Design/methodology/approach
In this study, the choice-based conjoint survey was conducted to investigate mobile power bank consumers aged 18–28 in Lanzhou urban districts. A total of 2,004 valid questionnaires were collected and 1,813 sample was used in analyses. Logit and ordinary least squares regression models were run for empirical analyses.
Findings
The research results show that consumers tend to sacrifice certain levels of affordability for moderate technological capability, a reputable brand, better portability and advanced charging functions or sacrifice certain levels of technological capabilities for a moderate price. Consumers with stronger environmentalism in PV substitution tend to prioritize median price levels, larger battery capacity and better portability, while being less sensitive to brand and showing less preference for advanced charging functions. Consumers with stronger nationalism in PV rivalry tend to prioritize reasonably higher prices, bigger brands, enhanced portability, more solar panels and advanced charging functions.
Practical implications
This research sheds light on consumer trade-offs between price, brand, portability, technological capability and charging function.
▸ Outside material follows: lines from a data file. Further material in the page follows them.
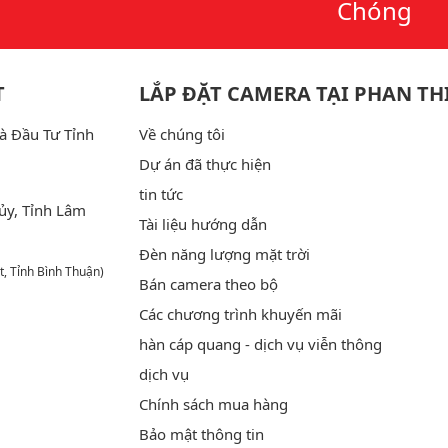
Chóng
T
LẮP ĐẶT CAMERA TẠI PHAN TH
à Đầu Tư Tỉnh
Về chúng tôi
Dự án đã thực hiện
tin tức
ủy, Tỉnh Lâm
Tài liệu hướng dẫn
Đèn năng lượng mặt trời
t, Tỉnh Bình Thuận)
Bán camera theo bộ
Các chương trình khuyến mãi
hàn cáp quang - dịch vụ viễn thông
dịch vụ
Chính sách mua hàng
Bảo mật thông tin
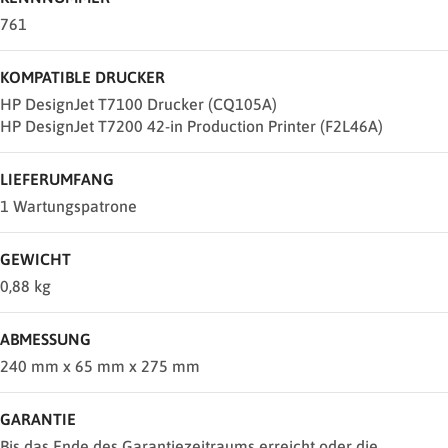
761
KOMPATIBLE DRUCKER
HP DesignJet T7100 Drucker (CQ105A)
HP DesignJet T7200 42-in Production Printer (F2L46A)
LIEFERUMFANG
1 Wartungspatrone
GEWICHT
0,88 kg
ABMESSUNG
240 mm x 65 mm x 275 mm
GARANTIE
Bis das Ende des Garantiezeitraums erreicht oder die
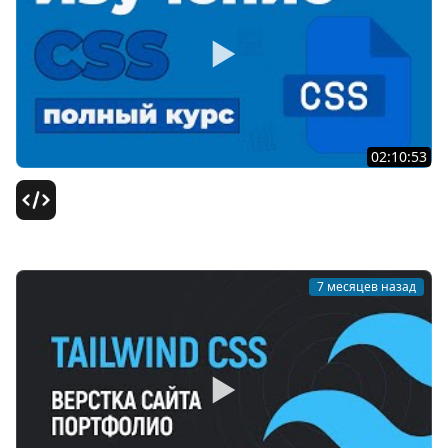
02:10:53
Полный Курс CSS / Изучение в одном видео для
начинающих с нуля
Школа itProger
7 месяцев назад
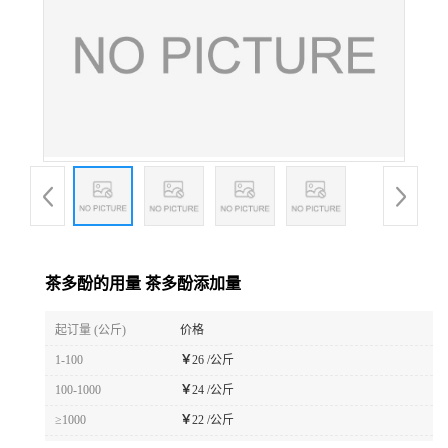
茶多酚的用量 茶多酚添加量
起订量 (公斤)
价格
1-100
￥
26 /公斤
100-1000
￥
24 /公斤
≥1000
￥
22 /公斤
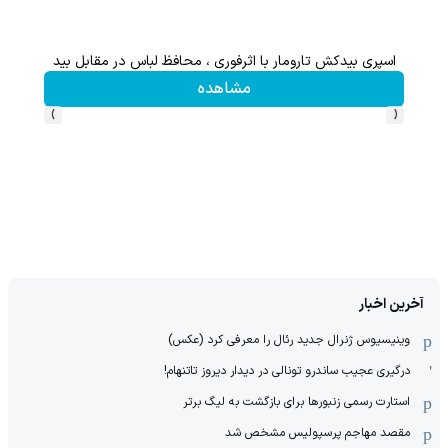
بگیر
اسپری بیدکش تارومار با اثرفوری ، محافظ لباس در مقابل بید
مشاهده
›
‹
آخرین اخبار
وینیسیوس ژنرال جدید رئال را معرفی کرد (عکس)
درگیری عجیب ساندرو تونالی در دیدار دیروز تاتنهام!
استارت رسمی زنبورها برای بازگشت به لیگ برتر
مقصد مهاجم پرسپولیس مشخص شد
It also explores how environmentalism and nationalism sentiments are associated with consumer decision-making. These insights carry valuable policy implications for fostering product innovation, supporting brand-building initiatives for small and medium-size enterprises, promoting market competition and preventing the weaponization of consumer nationalism.
Originality/value
As an emerging solar power product, the portable solar power bank holds significant potential for widespread adoption as a means to drive energy transition. Within the current context, two notable sentiments have surfaced: environmentalism, which pertains to the adoption of PV technology as a substitute for conventional energy sources and nationalism, which manifests in the PV rivalry between China and the USA. This research aims to investigate consumer preference related to this emerging product, specifically focusing on its relationship with these two sentiments.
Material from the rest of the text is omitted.